Custom persistence provider based on y-websocket

danielsavinoff · July 4, 2024, 8:55pm

The library is great and thanks for maintaining such a useful project. If somebody asked me what could be improved, I would answer documentation, particularly the custom provider page.

Back to the topic I am struggling and would greatly appreciate detailed answers.

I am trying to persist ydoc document in Postgresql and here are some questions that I can’t answer myself

Why is bindState() being used and why do we need to store the data in no SQL database? Is it to keep the history? Would it be feasible to store only the result calling only writeState if no connections are present, and the history would be only client-side which is sent to a WebSocket server for merging with other versions and propagation to other clients?
RAM is limited in my case. Should I use LevelDB then if any?

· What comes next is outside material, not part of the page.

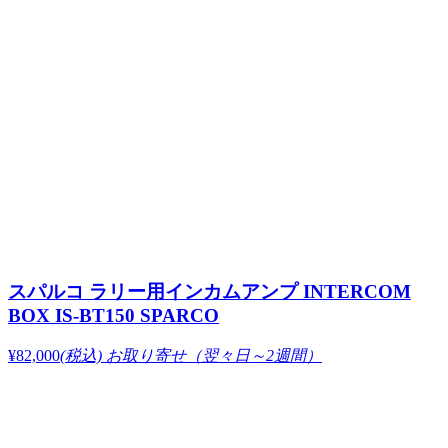
スパルコ ラリー用インカムアンプ INTERCOM
BOX IS-BT150 SPARCO
¥82,000
(税込)
お取り寄せ（翌々日～2週間）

And I am also not sure about how to implement that correctly even though I spent a few days reading the codebase and even read Kevin Jahns’s research .

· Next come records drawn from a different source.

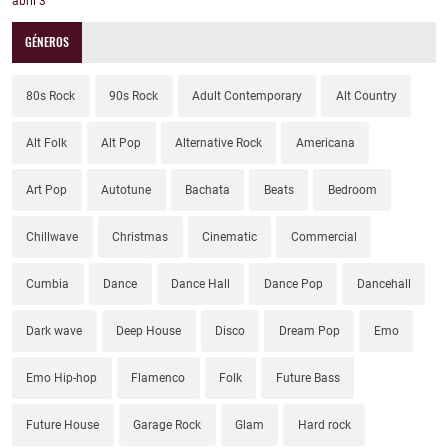
abril
3
GÉNEROS
80s Rock
90s Rock
Adult Contemporary
Alt Country
Alt Folk
Alt Pop
Alternative Rock
Americana
Art Pop
Autotune
Bachata
Beats
Bedroom
Chillwave
Christmas
Cinematic
Commercial
Cumbia
Dance
Dance Hall
Dance Pop
Dancehall
Dark wave
Deep House
Disco
Dream Pop
Emo
Emo Hip-hop
Flamenco
Folk
Future Bass
Future House
Garage Rock
Glam
Hard rock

Do I just call setPersistence and set provider, bindState, writeState?
And what’s the usage of setContentInitializor()? The type of the argument function is @type {(ydoc: Y.Doc) => Promise void} which is confusing. It should return void and ydoc interface doesn’t have content property.

upd:
This answered my questions
To implement persistence and Websocket communication in your existing infrastructure import
setupWSConnection, setPersistence from ‘y-websocket/bin/utils’. Then, add the setupWSConnection function as a listener function that runs on connect. It handles the state propagation between peers. Lastly, for persistence call setPersistence and pass an object with bindState and writeState functions found in the topic above.

dmonad · July 10, 2024, 12:18pm

Hi @danielsavinoff ,

Why is bindState() being used and why do we need to store the data in no SQL database? Is it to keep the history? Would it be feasible to store only the result calling only writeState if no connections are present, and the history would be only client-side which is sent to a WebSocket server for merging with other versions and propagation to other clients?

There are many ways to persist a Yjs document. You could persist the whole document (or only incremental updates) on every keystroke, or only after all connections closed. However, I recommend to store the document at least in short intervals to ensure that you won’t encounter dataloss.

How exactly are you distinguishing between “history” and “data”? If you are asking whether you need to persist the encoded Yjs document (or the incremental updates) on the backend - then yes, you should absolutely do that. Think of Yjs as a git repository. Two git repositories that contain the same content, but different histories will still have merge conflicts. If you re-initialize the Yjs document, then you will get unintended merge results. E.g. if you re-initialize a Y.Text, the content will get duplicated.

RAM is limited in my case. Should I use LevelDB then if any?

If you specify any persistence then the document will be removed from memory once all clients disconnected. If you use y-redis, then the client won’t keep anything in-memory.

And I am also not sure about how to implement that correctly even though I spent a few days reading the codebase and even read Kevin Jahns’s research .

Welcome to this rabbit hole ^^ There is no single way to implement a backend correctly. There are always tradeoffs. Some existing implementations might fit your requirements better. There are many different backends for Yjs now (even some cloud providers like y-sweet, LiveBlocks, and Hocuspocus). My recommendation is to use something that works for now. You can always switch if your requirements change - that’s a very nice part of the Yjs ecosystem.